An Encyclopaedia on Chinese History, Literature and Art

miaotian 廟田, jitian 祭田, fields of monasteries, temples and shrines

Mar 27, 2021 © Ulrich Theobald

"Sacrificial fields" (jitian 祭田) or sacrificial land (jidi 祭地) was land whose income was particularly dedicated for the expenses of sacrifices, for example, ancestral altars or clan shrines. These might be in private ownership or public ownership, like Confucius shrines. Sacrificial land might be a donation by the imperial house, a prince, or a local gentry family.

Quite similar, but much larger, were temple or monastic fields (miaotian 廟田, si-guan tian 寺觀田, seng-dao tian 僧道田, sengtian 僧田, sitian 寺田) which belonged to temples (miao 廟) dedicated to Confucius, local heroes or other deified persons and gods, Buddhist monasteries (si 寺) or Daoist temples and clauses (an 庵, guan 觀). In contrast to sacrificial or shrine fields, temple fields were ceded by the local or the central government or purchased by believers. With the revenue from other sources, temples and monasteries were sometimes able to purchase further tracts of land.

Emperor Xiaowen 北魏文成帝 (r. 452-465) of the Northern Wei dynasty 北魏 (386-534), for instance, presented no less than 100 qing 頃 (see weights and measures) of land to Dazhongxing Monastery 大中興寺 in Chang'an 長安 (today’s Xi'an 西安, Shaanxi). Emperor Wu 梁武帝 (r. 502-549) of the Liang dynasty 梁 (502-557) donated 80 qing of land to Da'aijing Monastery 大愛敬寺 in Jiankang 建康 (Nanjing 南京, Jiangsu), and Empress Wu Zetian 唐武則 (regent 684-690, ruler 690-704) spent much money to equip monasteries in Chang'an and Luoyang 洛陽 with fields. Chengtian Temple 承天宮 in Xiajiang 峽江縣, Jiangxi, had received land by Emperor Zhenzong 宋真宗 (r. 997-1022) of the Song dynasty 宋 (960-1279), but had extended its land to more than 10,000 mu 畝 at around 1330. In the empire of Northern Qi 北齊 (550-577), there was saying that "all fertile land belonged to the clergy". During the Yuan period 元 (1279-1368), Zhengfa Monastery 正法院 in Chengdu 成都, Sichuan, owned 4,700 mu of land. The property of Buddhist monasteries did also include important facilities like water mills. Yet not all religious institutions were large. There were also little private monasteries of "clergy households" (sengqi hu 僧祇戶), "pure adherents" (baitu 白徒) or "women dedicated to self-cultivation" (yangnü 養女).
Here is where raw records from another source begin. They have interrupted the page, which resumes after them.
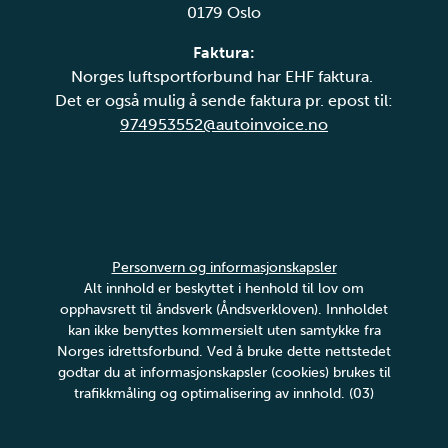
0179 Oslo
Faktura:
Norges luftsportforbund har EHF faktura.
Det er også mulig å sende faktura pr. epost til:
974953552@autoinvoice.no
Personvern og informasjonskapsler
Alt innhold er beskyttet i henhold til lov om
opphavsrett til åndsverk (Åndsverkloven). Innholdet
kan ikke benyttes kommersielt uten samtykke fra
Norges idrettsforbund. Ved å bruke dette nettstedet
godtar du at informasjonskapsler (cookies) brukes til
trafikkmåling og optimalisering av innhold. (03)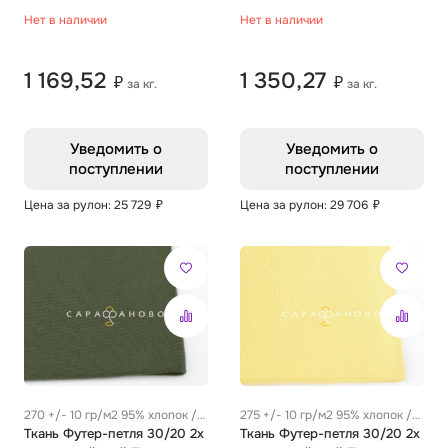
Однотон пудра
Однотон сливки
Нет в наличии
Нет в наличии
1 169,52
1 350,27
₽
₽
за кг.
за кг.
Уведомить о
Уведомить о
поступлении
поступлении
Цена за рулон: 25 729
₽
Цена за рулон: 29 706
₽
270 +/- 10 гр/м2 95% хлопок /
275 +/- 10 гр/м2 95% хлопок /
5% эластан
Ткань Футер-петля 30/20 2х
5% эластан
Ткань Футер-петля 30/20 2х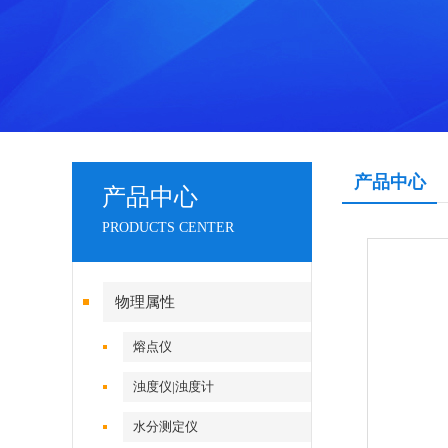
产品中心
产品中心
PRODUCTS CENTER
物理属性
熔点仪
浊度仪|浊度计
水分测定仪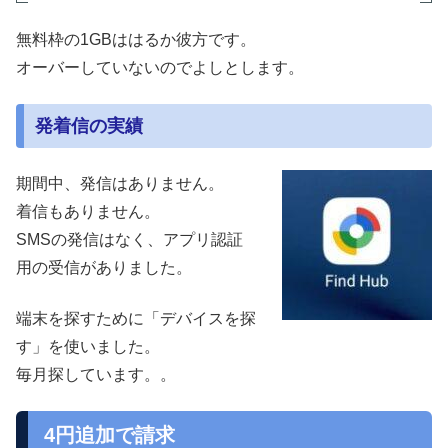
無料枠の1GBははるか彼方です。
オーバーしていないのでよしとします。
発着信の実績
期間中、発信はありません。
着信もありません。
SMSの発信はなく、アプリ認証
用の受信がありました。
端末を探すために「デバイスを探
す」を使いました。
毎月探しています。。
4円追加で請求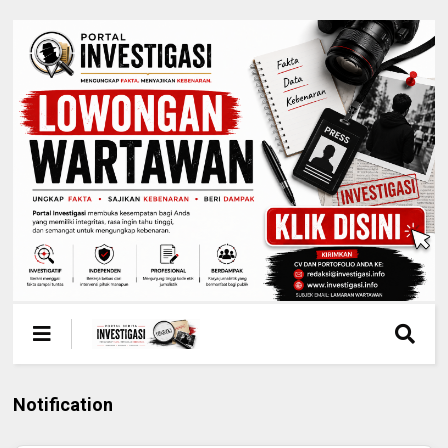
Notification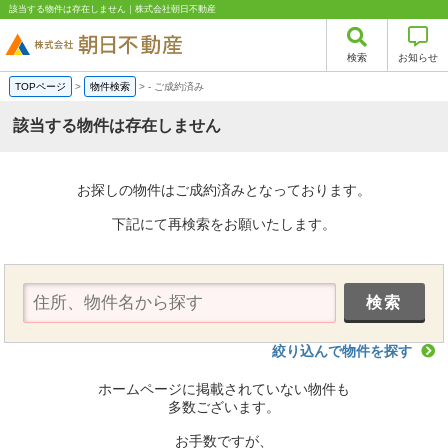
該当する物件は存在しません｜株式会社朝日不動産
検索
お知らせ
TOPページ
>
物件検索
>
-
ご成約済み
該当する物件は存在しません
お探しの物件はご成約済みとなっております。
下記にて再検索をお願いたします。
絞り込んで物件を探す
ホームページに掲載されていない物件も
多数ございます。
お手数ですが、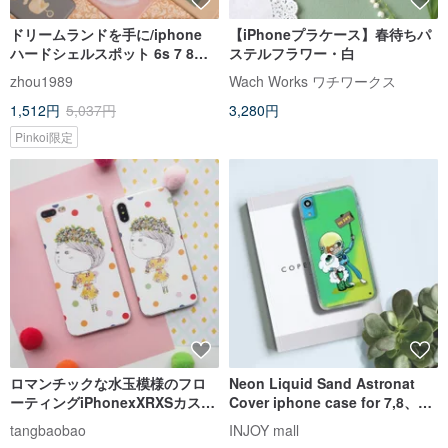
ドリームランドを手に/iphone
【iPhoneプラケース】春待ちパ
ハードシェルスポット 6s 7 8
ステルフラワー・白
plus x xr xs/絶版
zhou1989
Wach Works ワチワークス
1,512円
5,037円
3,280円
Pinkoi限定
ロマンチックな水玉模様のフロ
Neon Liquid Sand Astronat
ーティングiPhonexXRXSカスタ
Cover iphone case for 7,8、
ムメイドのiPhone8携帯電話ケ
X、XS、XR、max、11pro、
tangbaobao
INJOY mall
ース交換ギフト
11max、SE2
The income of the fields served not just to cover the cost of religious ceremonies but also to feed monks, nuns and practitioners, and also for the administration expense. Temples were mostly managed by members of the local gentry in the function of "heading affairs" (shoushi 首事), while monasteries were administered by the clergy of the respective religion.

Shrine or temple fields were in most cases rented out to tenant farmers, but Buddhist monasteries also knew labour by monks and nuns. In all cases, the land was liberated from tax payments. For this reason, many persons declared themselves monks, donating landed property to monasteries. When they died, the land became property of the clerical institution. The equal-field system (juntianzhi 均田制) of taxation introduced by the Tang period 唐 (618-907) aimed at integrating Buddhist monasteries into the taxation registers, but to no avail.

The economic importance of monastic or temple fields decreased after the Yuan period.

He Ziquan 何茲全 (1988). "Miaotian 廟田", Zhongguo da baike quanshu 中國大百科全書, part Jingjixue 經濟學 (Beijing/Shanghai: Zhongguo da baike quanshu), Vol 2, 658.
Yang Shouchuan 楊壽川 (1998). "Miaotian 廟田", in Tang Jiahong 唐嘉弘, ed. Zhongguo gudai dianzhang zhidu da cidian 中國古代典章制度大辭典 (Zhengzhou: Zhongzhou guji chubanshe), 522.